==== Record extracts

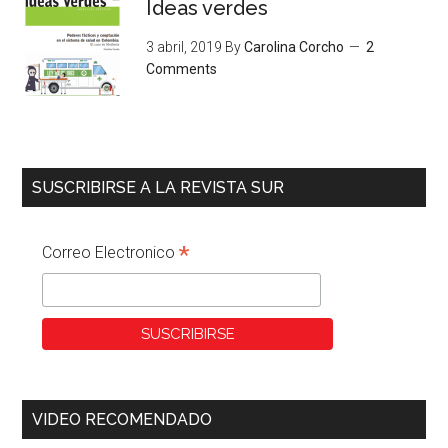
Ideas verdes
3 abril, 2019
By
Carolina Corcho
2
Comments
SUSCRIBIRSE A LA REVISTA SUR
*
Correo Electronico
VIDEO RECOMENDADO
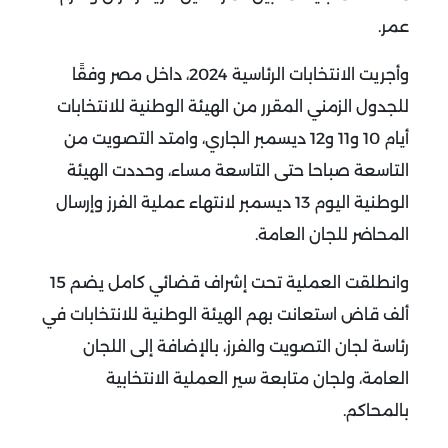
عمر.
وأجريت الانتخابات الرئاسية 2024، داخل مصر وفقًا
للجدول الزمني المقرر من الهيئة الوطنية للانتخابات
أيام 10 و11 و12 ديسمبر الجاري، وامتد التصويت من
التاسعة صباحا حتى التاسعة مساء، وحددت الهيئة
الوطنية اليوم 13 ديسمبر لانتهاء عملية الفرز وإرسال
المحاضر للجان العامة.
وانطلقت العملية تحت إشراف قضائي كامل يضم 15
ألف قاض استعانت بهم الهيئة الوطنية للانتخابات في
رئاسة لجان التصويت والفرز، بالإضافة إلى اللجان
العامة، ولجان متابعة سير العملية الانتخابية
بالمحاكم.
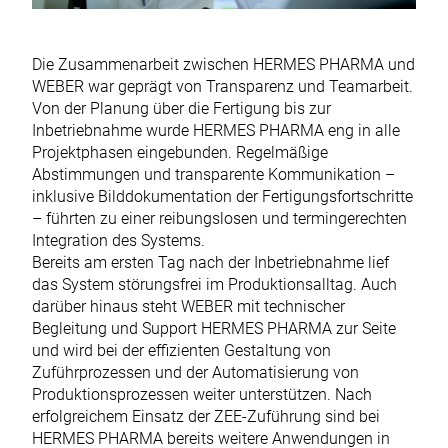
Die Zusammenarbeit zwischen HERMES PHARMA und
WEBER war geprägt von Transparenz und Teamarbeit.
Von der Planung über die Fertigung bis zur
Inbetriebnahme wurde HERMES PHARMA eng in alle
Projektphasen eingebunden. Regelmäßige
Abstimmungen und transparente Kommunikation –
inklusive Bilddokumentation der Fertigungsfortschritte
– führten zu einer reibungslosen und termingerechten
Integration des Systems.
Bereits am ersten Tag nach der Inbetriebnahme lief
das System störungsfrei im Produktionsalltag. Auch
darüber hinaus steht WEBER mit technischer
Begleitung und Support HERMES PHARMA zur Seite
und wird bei der effizienten Gestaltung von
Zuführprozessen und der Automatisierung von
Produktionsprozessen weiter unterstützen. Nach
erfolgreichem Einsatz der ZEE-Zuführung sind bei
HERMES PHARMA bereits weitere Anwendungen in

========

### About this exercise
Please count the lines above that contain the string "الوطنية" and reply with the number alone.

### Task result
3